## [Directions]
Repeat, word for word, each of the records shown below, without their pictures.

START Provided records

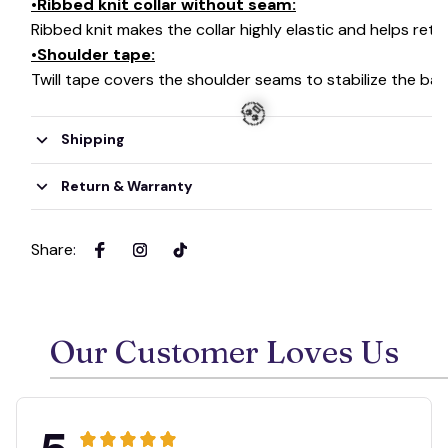
•Ribbed knit collar without seam:
Ribbed knit makes the collar highly elastic and helps retai
•Shoulder tape:
Twill tape covers the shoulder seams to stabilize the ba
Shipping
Return & Warranty
🧟
Share
:
Our Customer Loves Us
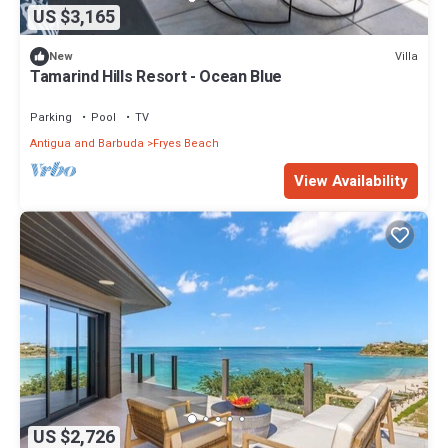
US $3,165
Villa
New
Tamarind Hills Resort - Ocean Blue
Parking
Pool
TV
Antigua and Barbuda
Fryes Beach
View Availability
US $2,726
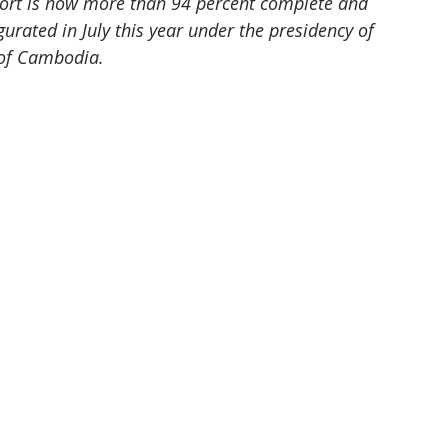
rport is now more than 94 percent complete and 
ugurated in July this year under the presidency of 
 of Cambodia.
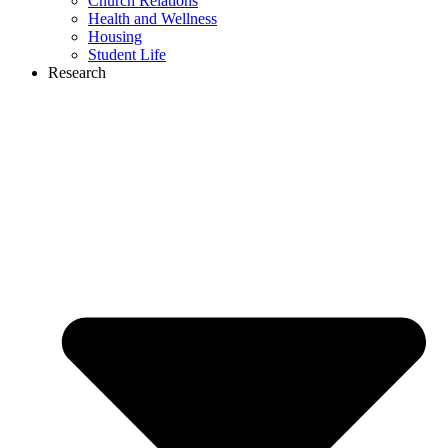
Church Relations
Health and Wellness
Housing
Student Life
Research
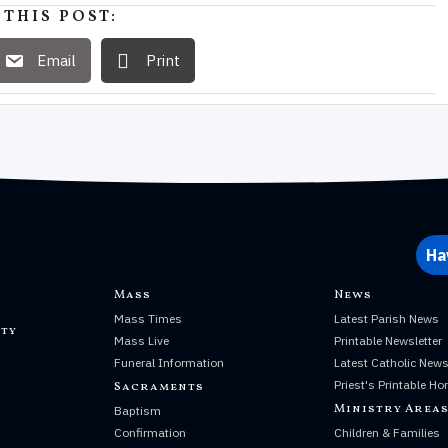
 THIS POST:
Email
Print
Ha
Mass
News
Mass Times
Latest Parish News
ty
Mass Live
Printable Newsletter
Funeral Information
Latest Catholic New
Priest's Printable Ho
Sacraments
Ministry Area
Baptism
Confirmation
Children & Families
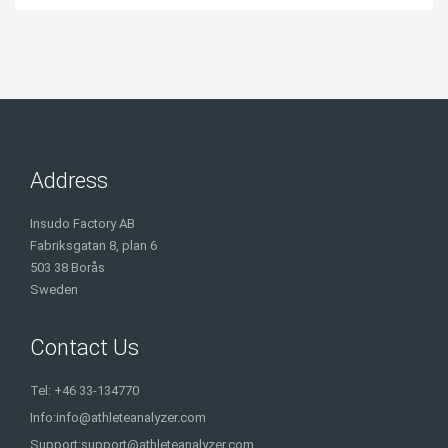
Address
Insudo Factory AB
Fabriksgatan 8, plan 6
503 38 Borås
Sweden
Contact Us
Tel: +46 33-134770
Info:
info@athleteanalyzer.com
Support:
support@athleteanalyzer.com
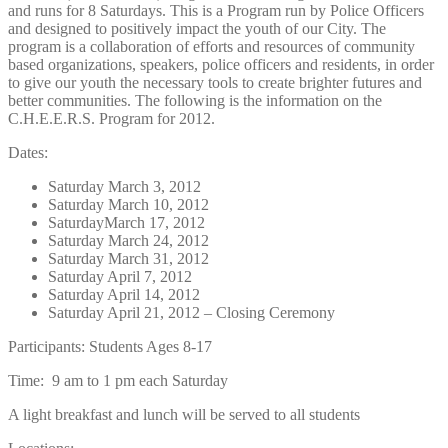
and runs for 8 Saturdays. This is a Program run by Police Officers
and designed to positively impact the youth of our City. The
program is a collaboration of efforts and resources of community
based organizations, speakers, police officers and residents, in order
to give our youth the necessary tools to create brighter futures and
better communities. The following is the information on the
C.H.E.E.R.S. Program for 2012.
Dates:
Saturday March 3, 2012
Saturday March 10, 2012
SaturdayMarch 17, 2012
Saturday March 24, 2012
Saturday March 31, 2012
Saturday April 7, 2012
Saturday April 14, 2012
Saturday April 21, 2012 – Closing Ceremony
Participants: Students Ages 8-17
Time: 9 am to 1 pm each Saturday
A light breakfast and lunch will be served to all students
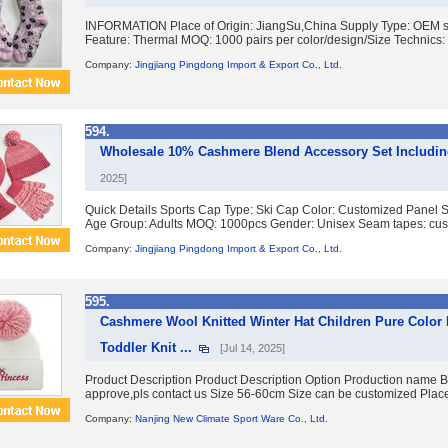
INFORMATION Place of Origin: JiangSu,China Supply Type: OEM ser
Feature: Thermal MOQ: 1000 pairs per color/design/Size Technics: 
Company:
Jingjiang Pingdong Import & Export Co., Ltd.
594.
Wholesale 10% Cashmere Blend Accessory Set Including
2025]
Quick Details Sports Cap Type: Ski Cap Color: Customized Panel S
Age Group: Adults MOQ: 1000pcs Gender: Unisex Seam tapes: cust
Company:
Jingjiang Pingdong Import & Export Co., Ltd.
595.
Cashmere Wool Knitted Winter Hat Children Pure Color
Toddler Knit ...
[Jul 14, 2025]
Product Description Product Description Option Production name Bea
approve,pls contact us Size 56-60cm Size can be customized Place 
Company:
Nanjing New Climate Sport Ware Co., Ltd.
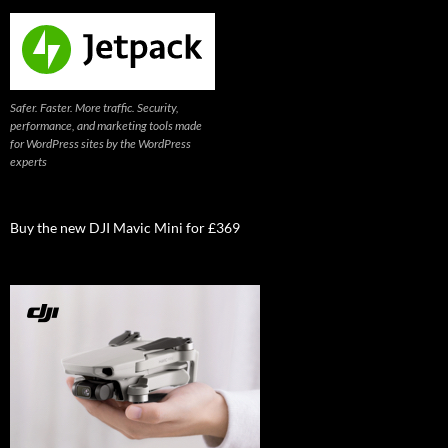
Safer. Faster. More traffic. Security,
performance, and marketing tools made
for WordPress sites by the WordPress
experts
Buy the new DJI Mavic Mini for £369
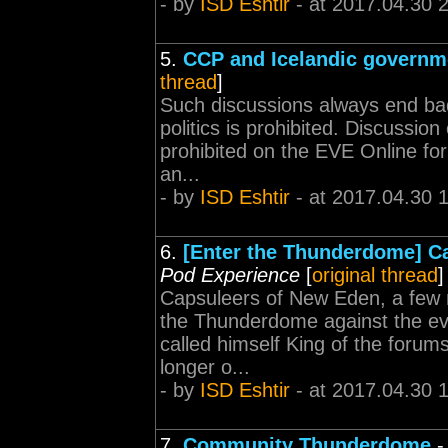
- by
ISD Eshtir
- at 2017.04.30 
5.
CCP and Icelandic governme
thread
]
Such discussions always end bad.
politics is prohibited. Discussion of
prohibited on the EVE Online for
an...
- by
ISD Eshtir
- at 2017.04.30 
6.
[Enter the Thunderdome] Ca
Pod Experience
[
original thread
]
Capsuleers of New Eden, a few m
the Thunderdome against the evi
called himself King of the forum
longer o...
- by
ISD Eshtir
- at 2017.04.30 
7.
Community Thunderdome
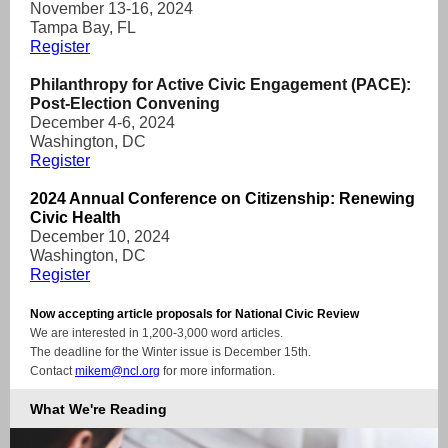
November 13-16, 2024
Tampa Bay, FL
Register
Philanthropy for Active Civic Engagement (PACE):
Post-Election Convening
December 4-6, 2024
Washington, DC
Register
2024 Annual Conference on Citizenship: Renewing
Civic Health
December 10, 2024
Washington, DC
Register
Now accepting article proposals for National Civic Review
We are interested in 1,200-3,000 word articles.
The deadline for the Winter issue is December 15th.
Contact
mikem@ncl.org
for more information.
What We're Reading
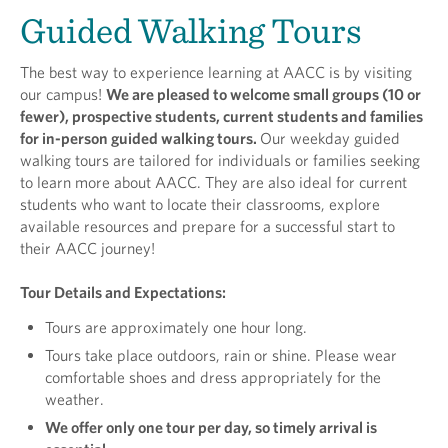
Guided Walking Tours
The best way to experience learning at AACC is by visiting
our campus!
We are pleased to welcome small groups (10 or
fewer), prospective students, current students and families
for in-person guided walking tours.
Our weekday guided
walking tours are tailored for individuals or families seeking
to learn more about AACC. They are also ideal for current
students who want to locate their classrooms, explore
available resources and prepare for a successful start to
their AACC journey!
Tour Details and Expectations:
Tours are approximately one hour long.
Tours take place outdoors, rain or shine. Please wear
comfortable shoes and dress appropriately for the
weather.
We offer only one tour per day, so timely arrival is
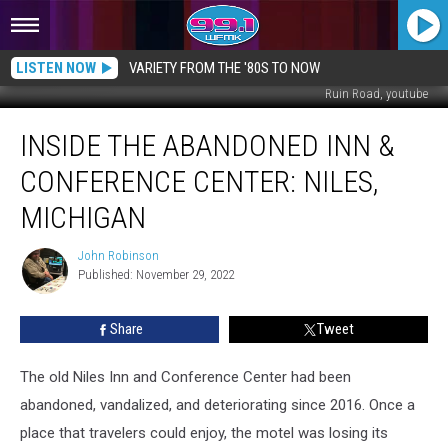
LISTEN NOW
VARIETY FROM THE '80S TO NOW
Ruin Road, youtube
Inside
INSIDE THE ABANDONED INN &
the
Abandoned
CONFERENCE CENTER: NILES,
Inn
&
MICHIGAN
Conference
Center:
John Robinson
John
Niles,
Published: November 29, 2022
Robinson
Michigan
Share
Tweet
The old Niles Inn and Conference Center had been
abandoned, vandalized, and deteriorating since 2016. Once a
place that travelers could enjoy, the motel was losing its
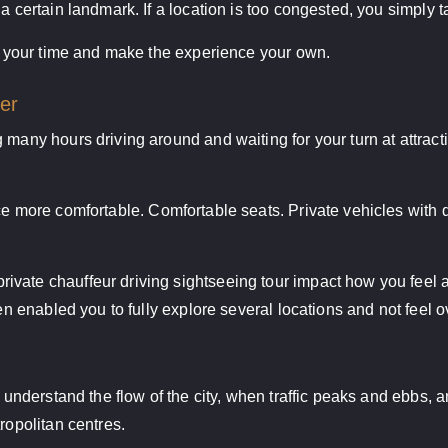
a certain landmark. If a location is too congested, you simply ta
ke your time and make the experience your own.
er
 many hours driving around and waiting for your turn at attrac
e more comfortable. Comfortable seats. Private vehicles with qu
vate chauffeur driving sightseeing tour impact how you feel at
ven enabled you to fully explore several locations and not feel 
 understand the flow of the city, when traffic peaks and ebbs, an
ropolitan centres.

END Provided records

## [Finished task]
•Ribbed knit collar without seam:
Ribbed knit makes the collar highly elastic and helps retai
•Shoulder tape:
Twill tape covers the shoulder seams to stabilize the ba
Shipping
Return & Warranty
🧟
Share
:
Our Customer Loves Us
US $3,165
Villa
New
Tamarind Hills Resort - Ocean Blue
Parking
Pool
TV
Antigua and Barbuda
Fryes Beach
View Availability
US $2,726
rport is now more than 94 percent complete and 
ugurated in July this year under the presidency of 
 of Cambodia.
Church Relations
Health and Wellness
Housing
Student Life
Research
 THIS POST:
Email
Print
Ha
Mass
News
Mass Times
Latest Parish News
ty
Mass Live
Printable Newsletter
Funeral Information
Latest Catholic New
Priest's Printable Ho
Sacraments
Ministry Area
Baptism
Confirmation
Children & Families
Address
Insudo Factory AB
Fabriksgatan 8, plan 6
503 38 Borås
Sweden
Contact Us
Tel: +46 33-134770
Info:
info@athleteanalyzer.com
Support:
support@athleteanalyzer.com
and runs for 8 Saturdays. This is a Program run by Police Officers
and designed to positively impact the youth of our City. The
program is a collaboration of efforts and resources of community
based organizations, speakers, police officers and residents, in order
to give our youth the necessary tools to create brighter futures and
better communities. The following is the information on the
C.H.E.E.R.S. Program for 2012.
Dates:
Saturday March 3, 2012
Saturday March 10, 2012
SaturdayMarch 17, 2012
Saturday March 24, 2012
Saturday March 31, 2012
Saturday April 7, 2012
Saturday April 14, 2012
Saturday April 21, 2012 – Closing Ceremony
Participants: Students Ages 8-17
Time: 9 am to 1 pm each Saturday
A light breakfast and lunch will be served to all students
INFORMATION Place of Origin: JiangSu,China Supply Type: OEM ser
Feature: Thermal MOQ: 1000 pairs per color/design/Size Technics: 
Company:
Jingjiang Pingdong Import & Export Co., Ltd.
594.
Wholesale 10% Cashmere Blend Accessory Set Including
2025]
Quick Details Sports Cap Type: Ski Cap Color: Customized Panel S
Age Group: Adults MOQ: 1000pcs Gender: Unisex Seam tapes: cust
Company:
Jingjiang Pingdong Import & Export Co., Ltd.
595.
Cashmere Wool Knitted Winter Hat Children Pure Color
Toddler Knit ...
[Jul 14, 2025]
Product Description Product Description Option Production name Bea
approve,pls contact us Size 56-60cm Size can be customized Place 
Company:
Nanjing New Climate Sport Ware Co., Ltd.
Safer. Faster. More traffic. Security,
performance, and marketing tools made
for WordPress sites by the WordPress
experts
Buy the new DJI Mavic Mini for £369
- by
ISD Eshtir
- at 2017.04.30 
5.
CCP and Icelandic governme
thread
]
Such discussions always end bad.
politics is prohibited. Discussion of
prohibited on the EVE Online for
an...
- by
ISD Eshtir
- at 2017.04.30 
6.
[Enter the Thunderdome] Ca
Pod Experience
[
original thread
]
Capsuleers of New Eden, a few m
the Thunderdome against the evi
called himself King of the forum
longer o...
- by
ISD Eshtir
- at 2017.04.30 
7.
Community Thunderdome
November 13-16, 2024
Tampa Bay, FL
Register
Philanthropy for Active Civic Engagement (PACE):
Post-Election Convening
December 4-6, 2024
Washington, DC
Register
2024 Annual Conference on Citizenship: Renewing
Civic Health
December 10, 2024
Washington, DC
Register
Now accepting article proposals for National Civic Review
We are interested in 1,200-3,000 word articles.
The deadline for the Winter issue is December 15th.
Contact
mikem@ncl.org
for more information.
What We're Reading
Guided Walking Tours
The best way to experience learning at AACC is by visiting
our campus!
We are pleased to welcome small groups (10 or
fewer), prospective students, current students and families
for in-person guided walking tours.
Our weekday guided
walking tours are tailored for individuals or families seeking
to learn more about AACC. They are also ideal for current
students who want to locate their classrooms, explore
available resources and prepare for a successful start to
their AACC journey!
Tour Details and Expectations:
Tours are approximately one hour long.
Tours take place outdoors, rain or shine. Please wear
comfortable shoes and dress appropriately for the
weather.
We offer only one tour per day, so timely arrival is
LISTEN NOW
VARIETY FROM THE '80S TO NOW
Ruin Road, youtube
Inside
INSIDE THE ABANDONED INN &
the
Abandoned
CONFERENCE CENTER: NILES,
Inn
&
MICHIGAN
Conference
Center:
John Robinson
John
Niles,
Published: November 29, 2022
Robinson
Michigan
Share
Tweet
The old Niles Inn and Conference Center had been
abandoned, vandalized, and deteriorating since 2016. Once a
place that travelers could enjoy, the motel was losing its
a certain landmark. If a location is too congested, you simply ta
ke your time and make the experience your own.
er
 many hours driving around and waiting for your turn at attrac
e more comfortable. Comfortable seats. Private vehicles with qu
vate chauffeur driving sightseeing tour impact how you feel at
ven enabled you to fully explore several locations and not feel 
 understand the flow of the city, when traffic peaks and ebbs, an
ropolitan centres.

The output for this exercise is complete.